The bichon frise is part of the AKC’s non-sporting group.

 

Living with Your Bichon Frise

Bichons are intelligent, but need firm rules from the beginning, otherwise they can become stubborn and spoiled. While it’s easy to give in to such a sweet, fluffy face, stay firm regarding house rules. Send your bichon puppy to kindergarten; he’ll bask in the attention and exceed training expectations.

Some bichons are naturally shy and develop fear aggression, which results in snapping, growling and other naughty behavior. Socialize your puppy early. Take him to meet as many people as possible so he won’t be afraid of deep voices, beards, glasses, hats or uniforms.
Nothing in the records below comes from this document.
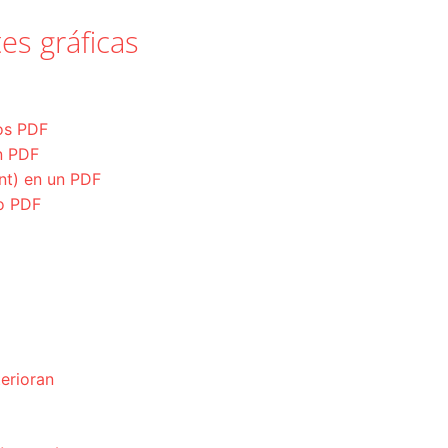
es gráficas
ros PDF
n PDF
ent) en un PDF
to PDF
erioran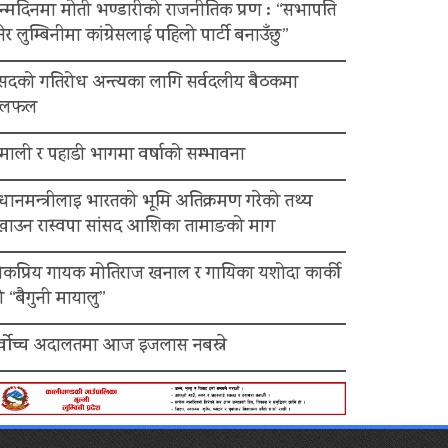
न्मदिनमा मोती भण्डारीको राजनीतिक प्रण : “सभापति
ेर लुम्बिनीमा कांग्रेसलाई पहिलो पार्टी बनाउँछु”
ंसदको गतिरोध अन्त्यका लागि सर्वदलीय बैठकमा
लफल
माली र पहाडी भागमा वर्षाको सम्भावना
रधानमन्त्रीलाइ भारतको भूमि अतिक्रमण गरेको तथ्य
ेखाउन रास्वपा सांसद आशिका तामाङको माग
ोकप्रिय गायक मोतिराज खनाल र गायिका यशोदा कार्की
 “बैगुनी मायालु”
र्वोच्च अदालतमा आज इजलास नबस्ने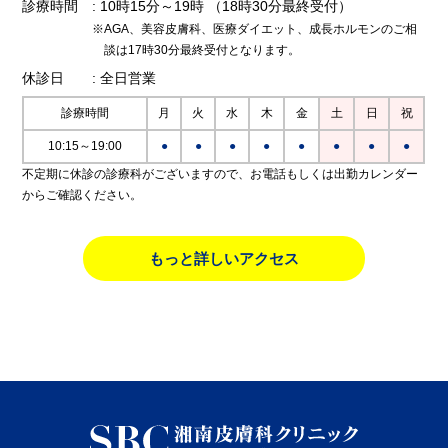
診療時間
: 10時15分～19時
（18時30分最終受付）
※AGA、美容皮膚科、医療ダイエット、成長ホルモンのご相
談は17時30分最終受付となります。
休診日
: 全日営業
診療時間
月
火
水
木
金
土
日
祝
10:15～19:00
●
●
●
●
●
●
●
●
不定期に休診の診療科がございますので、お電話もしくは出勤カレンダー
からご確認ください。
もっと詳しいアクセス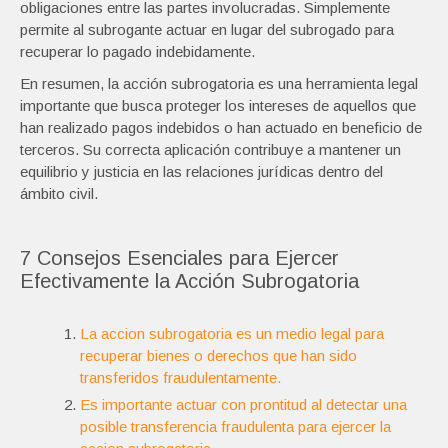
obligaciones entre las partes involucradas. Simplemente
permite al subrogante actuar en lugar del subrogado para
recuperar lo pagado indebidamente.
En resumen, la acción subrogatoria es una herramienta legal
importante que busca proteger los intereses de aquellos que
han realizado pagos indebidos o han actuado en beneficio de
terceros. Su correcta aplicación contribuye a mantener un
equilibrio y justicia en las relaciones jurídicas dentro del
ámbito civil.
7 Consejos Esenciales para Ejercer
Efectivamente la Acción Subrogatoria
La accion subrogatoria es un medio legal para
recuperar bienes o derechos que han sido
transferidos fraudulentamente.
Es importante actuar con prontitud al detectar una
posible transferencia fraudulenta para ejercer la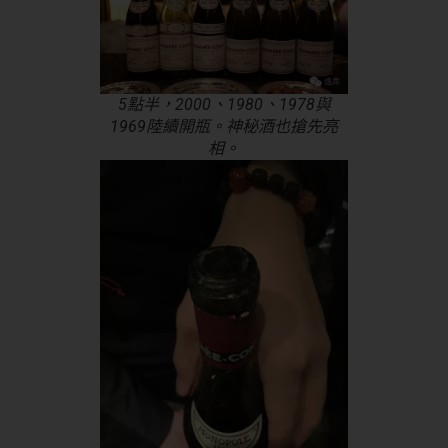
5點半，2000、1980、1978與
1969陸續開瓶。神秘酒也搶先亮
相。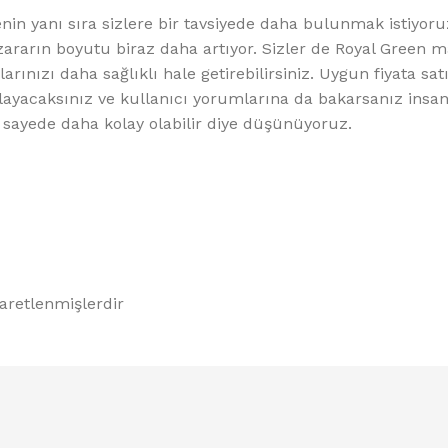
nin yanı sıra sizlere bir tavsiyede daha bulunmak istiyoru
zararın boyutu biraz daha artıyor. Sizler de Royal Green 
rınızı daha sağlıklı hale getirebilirsiniz. Uygun fiyata sat
nlayacaksınız ve kullanıcı yorumlarına da bakarsanız insan
sayede daha kolay olabilir diye düşünüyoruz.
şaretlenmişlerdir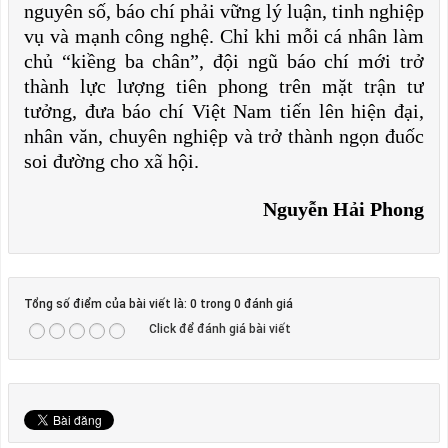
nguyên số, báo chí phải vững lý luận, tinh nghiệp
vụ và mạnh công nghệ. Chỉ khi mỗi cá nhân làm
chủ “kiềng ba chân”, đội ngũ báo chí mới trở
thành lực lượng tiên phong trên mặt trận tư
tưởng, đưa báo chí Việt Nam tiến lên hiện đại,
nhân văn, chuyên nghiệp và trở thành ngọn đuốc
soi đường cho xã hội.
Nguyễn Hải Phong
Tổng số điểm của bài viết là: 0 trong 0 đánh giá
Click để đánh giá bài viết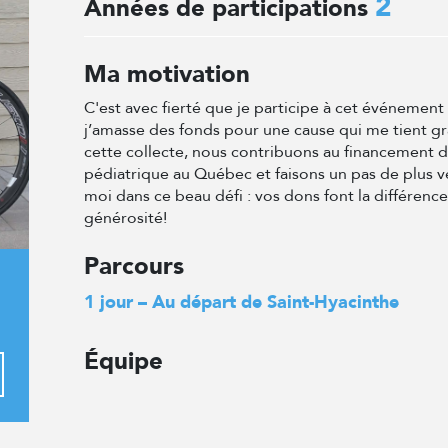
2
Années de participations
Ma motivation
C'est avec fierté que je participe à cet événemen
j’amasse des fonds pour une cause qui me tient g
cette collecte, nous contribuons au financement 
pédiatrique au Québec et faisons un pas de plus v
moi dans ce beau défi : vos dons font la différenc
générosité!
Parcours
1 jour – Au départ de Saint-Hyacinthe
Équipe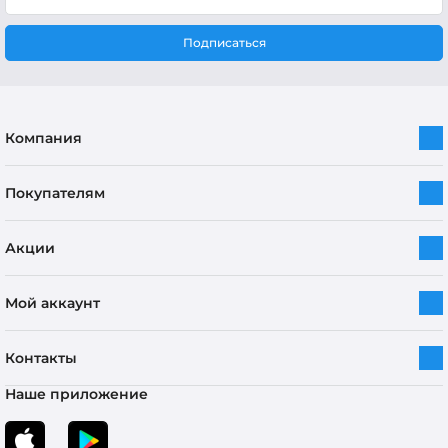
Подписаться
Компания
Покупателям
Акции
Мой аккаунт
Контакты
Наше приложение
Introduce him to everyday noises such as car horns, sirens, garbage trucks and other dogs barking. It’s best to carry your bichon in your arms during early socialization when he hasn’t yet had his full series of vaccinations. He may be exposed to harmful diseases if he comes into contact with other dogs or their feces.

The bichon has a double coat, which should be snowy white. To keep your pup from looking dingy, bathe him regularly. You may hear that your bichon doesn’t shed, but that’s not true. Instead of falling out onto the floor or furniture, his fine hair gets stuck in his undercoat.

If he’s not regularly brushed, your puppy’s coat will become matted and hopelessly tangled. Introduce him to his groomer early so he won’t become anxious and try to bite the hand that makes him beautiful. He’ll need regular haircuts throughout his life, along with pedicures and dental attention.

 

Find a Healthy Bichon Puppy

Your healthy Bichon Frise puppy can live between 16 and 18 years with proper care and nutrition. His breed is prone to a few serious conditions:

  • Cushing’s disease, an excess of cortisone which causes tumors, hypertension and gastrointestinal problems.
  • Patellar luxation, a condition that causes the kneecap to become dislocated, affecting the puppy’s ability to walk.
  • Hip dysplasia, a malformation of the hip joint which causes pain, arthritis and difficulty moving.

 

To avoid these maladies, purchase your bichon frise puppy from a reputable breeder. Responsible breeders screen for known conditions and don’t breed animals who show signs of unhealthy traits.